Iniciativa do servidor Marco Porto, da Secretaria de Aviação, teve como resultado a facilitação do transporte aéreo de órgãos, tecidos e equipes médicas para realização de transplantes no País. Concurso Inovação na Gestão Pública Federal é promovido pela Escola Nacional de Administração Pública (Enap)

O servidor Marco Antonio Lopes Porto, da Secretaria de Aviação Civil, foi o terceiro colocado no 20º Concurso Inovação na Gestão Pública Federal da Escola Nacional de Administração Pública (Enap). Entre os 102 inscritos, o servidor carimbou a “medalha de bronze” com o projeto “Facilitação e Ampliação do Acesso Gratuito ao Transporte Aéreo de Órgãos, Tecidos e Equipes para Transplantes”.

O estudo descreve todo o trabalho de articulação e preparação dos atores aeroportuários envolvidos, como as companhias aéreas, a Infraero, a Abear (Associação Brasileira de Empresas Aéreas), o Departamento de Controle do Espaço Aéreo (Decea/Ministério da Defesa), a Anac (Agência Nacional de Aviação Civil) e as concessionárias administradoras de aeroportos (Brasília, Viracopos, Guarulhos, Confins e Galeão) para facilitar, agilizar e priorizar o transporte aéreo de órgãos, tecidos e equipes médicas para fins de transplante. Desde 2011, a Secretaria de Aviação do Ministério dos Transportes coordena um grupo de trabalho dedicado ao assunto.

Com o projeto, o servidor buscou melhorar a atividade de articulação e comunicação junto aos atores envolvidos no processo do transporte de órgãos e tecidos. De acordo com Lopes Porto, a inovação do seu estudo foi a criação de um termo de conduta para indicar como cada ente envolvido no transporte poderia atuar, evitando assim, falhas de comunicação na qualidade do serviço do transporte. Além disso, o projeto propôs e consolidou a presença permanente de uma equipe do Ministério da Saúde no Centro de Gerenciamento de Navegação Aérea (CGNA), no Rio de Janeiro, para a coordenação de toda a logística do transporte dos órgãos em tempo real. “Como Engenheiro de formação, estou muito feliz por ter contribuído com meios eficientes de decisão no salvamento de muitas vidas” afirma o servidor.

BALANÇO – Em 2011, início da operação do grupo de trabalho coordenado pela Secretaria de Aviação, foram utilizados 1.907 voos no transporte de algum tipo de material biológico ou equipe médica para transplante no Brasil.

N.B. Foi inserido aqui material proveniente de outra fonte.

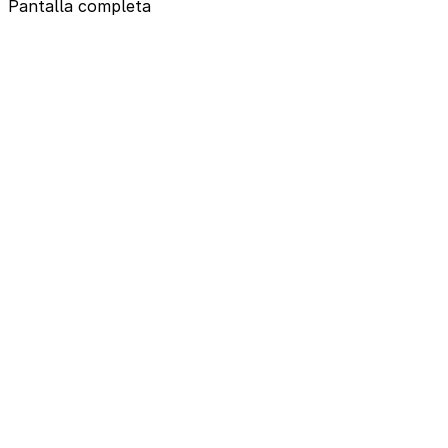
Pantalla completa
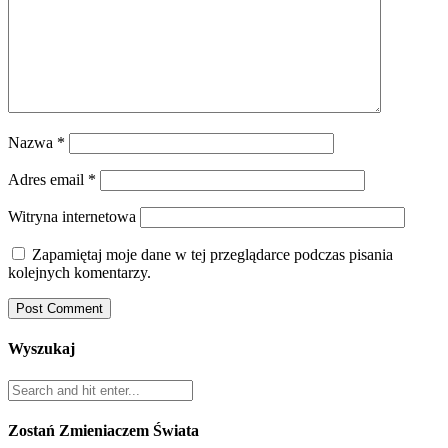
Nazwa
*
Adres email
*
Witryna internetowa
Zapamiętaj moje dane w tej przeglądarce podczas pisania
kolejnych komentarzy.
Wyszukaj
Zostań Zmieniaczem Świata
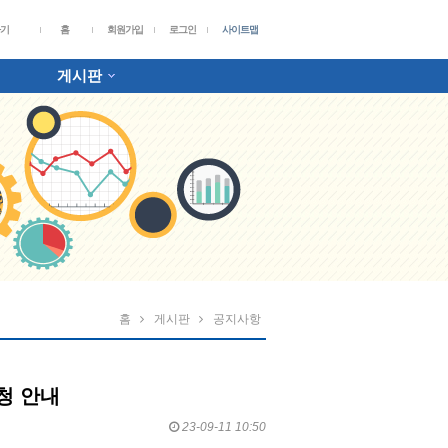
가기
홈
회원가입
로그인
사이트맵
게시판
홈
게시판
공지사항
신청 안내
23-09-11 10:50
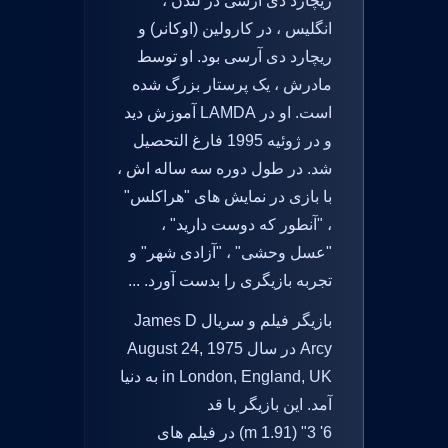
ریچارد دی آرسی در لندن ،
انگلیس ، در کارولین (اوکانر) و
ریچارد دی آرسی بود. او توسط
مادرش ، یک پرستار بزرگ شده
است. او در LAMDA آموزش دید
و در ژوئیه 1995 فارغ التحصیل
شد. در طول دوره سه ساله اش ،
با بازی در نمایش های "هراکلس"
، "آنطور که دوست دارید" ،
"عسل وحشی" ، "آزادی شهر" و
تجربه بازیگری را بدست آورد. ...
بازیگر فیلم و سریال James D
Arcy در سال August 24, 1975
in London, England, UK به دنیا
آمد. این بازیگر با قد
6' 3" (1.91 m) در فیلم های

Em 2013 foram 6.064 voos, mais que o triplo. Em 2014, 5.061 voos transportaram órgãos e equipes de saúde. Nesse período foi registrada queda no número de voos pela otimização da utilização da malha aérea e do fluxo de distribuição. Ou seja, a rede transportou mais itens com menos voos, resultado de processos logísticos mais apurados. Até outubro deste ano já foram contabilizados 3.317 voos.

Apesar da queda no número de voos utilizados entre 2013 e 2014, o volume transportado aumentou 18%, com 7.993 itens em 2014. Entre os órgãos e tecidos que registraram maior ampliação no mesmo período, estão válvulas cardíacas (55,3%) e rins (49,8%). Em 2015, foram 5.625 itens transportados até outubro.

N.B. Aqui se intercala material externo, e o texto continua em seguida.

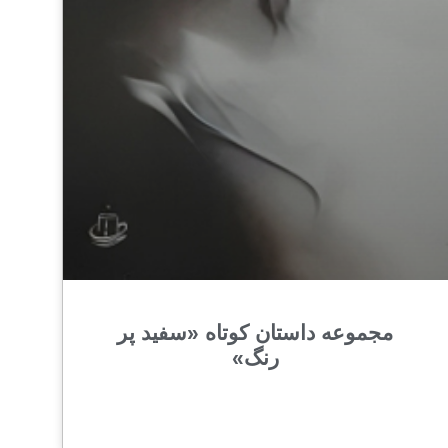
مجموعه داستان کوتاه «سفید پر
رنگ»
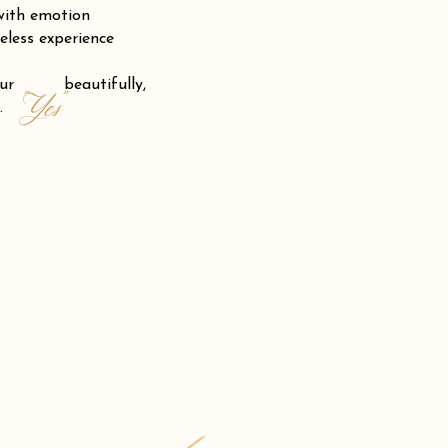
 with emotion
eless experience
 your beautifully,
"Yes"
.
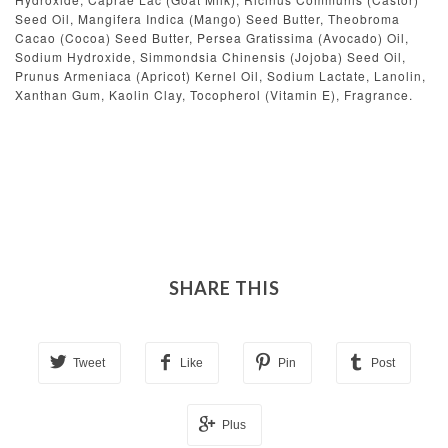
Seed Oil, Mangifera Indica (Mango) Seed Butter, Theobroma
Cacao (Cocoa) Seed Butter, Persea Gratissima (Avocado) Oil,
Sodium Hydroxide, Simmondsia Chinensis (Jojoba) Seed Oil,
Prunus Armeniaca (Apricot) Kernel Oil, Sodium Lactate, Lanolin,
Xanthan Gum, Kaolin Clay, Tocopherol (Vitamin E), Fragrance.
SHARE THIS
Tweet
Like
Pin
Post
Plus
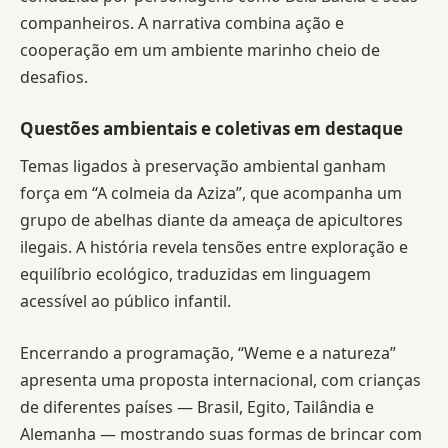
companheiros. A narrativa combina ação e
cooperação em um ambiente marinho cheio de
desafios.
Questões ambientais e coletivas em destaque
Temas ligados à preservação ambiental ganham
força em “A colmeia da Aziza”, que acompanha um
grupo de abelhas diante da ameaça de apicultores
ilegais. A história revela tensões entre exploração e
equilíbrio ecológico, traduzidas em linguagem
acessível ao público infantil.
Encerrando a programação, “Weme e a natureza”
apresenta uma proposta internacional, com crianças
de diferentes países — Brasil, Egito, Tailândia e
Alemanha — mostrando suas formas de brincar com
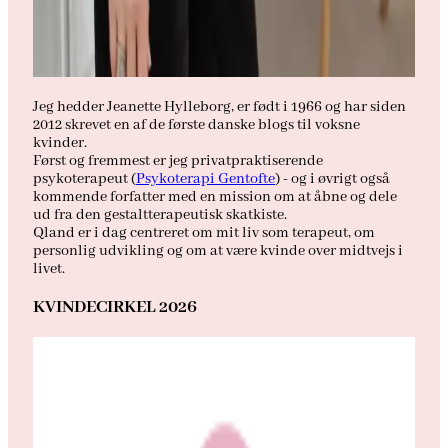
Jeg hedder Jeanette Hylleborg, er født i 1966 og har siden
2012 skrevet en af de første danske blogs til voksne
kvinder.
Først og fremmest er jeg privatpraktiserende
psykoterapeut (
Psykoterapi Gentofte
) - og i øvrigt også
kommende forfatter med en mission om at åbne og dele
ud fra den gestaltterapeutisk skatkiste.
Qland er i dag centreret om mit liv som terapeut, om
personlig udvikling og om at være kvinde over midtvejs i
livet.
KVINDECIRKEL 2026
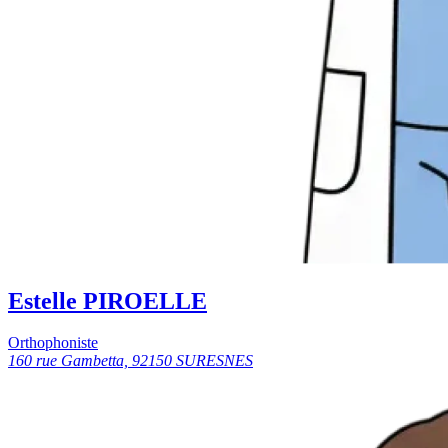
Estelle PIROELLE
Orthophoniste
160 rue Gambetta, 92150 SURESNES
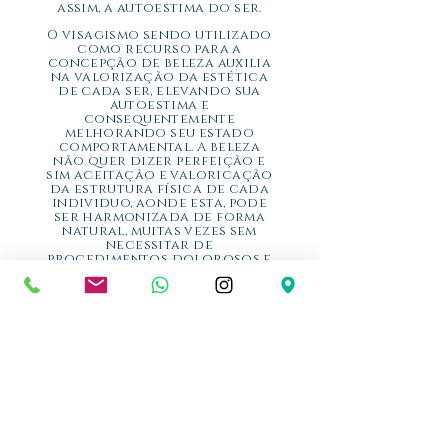
assim, a autoestima do ser.
O visagismo sendo utilizado
como recurso para a
concepção de beleza auxilia
na valorização da estética
de cada ser, elevando sua
autoestima e
consequentemente
melhorando seu estado
comportamental. A beleza
não quer dizer perfeição e
sim aceitação e valoricação
da estrutura física de cada
individuo, aonde esta, pode
ser harmonizada de forma
natural, muitas vezes sem
necessitar de
procedimentos dolorosos e
sim por meio destas técnicas
apresentadas no presente
estudo as quais muitos
desconhecem.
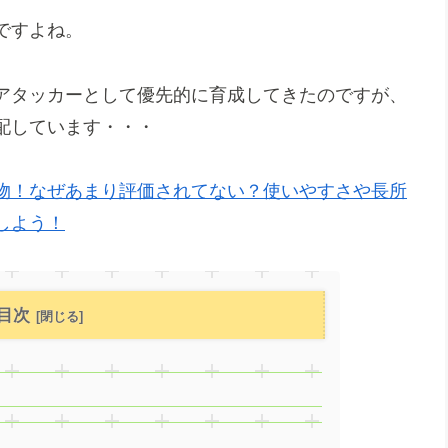
ですよね。
アタッカーとして優先的に育成してきたのですが、
配しています・・・
物！なぜあまり評価されてない？使いやすさや長所
しよう！
目次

FAB – Em junho deste ano, o presidente Michel Temer assinou um decreto que determina à Aeronáutica que mantenha permanentemente um jato da Força Aérea Brasileira (FAB) no solo à disposição para atuar no transporte de órgãos e tecidos para transplantes, ou ainda, para transportar pacientes para o local onde está órgão ou tecido.

DOAÇÃO – Segundo o Ministério da Saúde, doador vivo é qualquer pessoa saudável que concorde com a doação, desde que não prejudique a própria saúde. Pode ser doado um dos rins, parte do fígado, parte da medula óssea ou parte do pulmão. O doador falecido é um paciente com morte encefálica atestada pelo médico. Para ser doador no Brasil não é preciso deixar nada por escrito, nem registrado em documentos. A decisão é da família e ela deve estar ciente da intenção da pessoa que faleceu em ser doadora de órgãos. Podem ser doados coração, pulmões, fígado, pâncreas, intestino, rins, córnea, vasos, pele, ossos e tendões, além da medula óssea.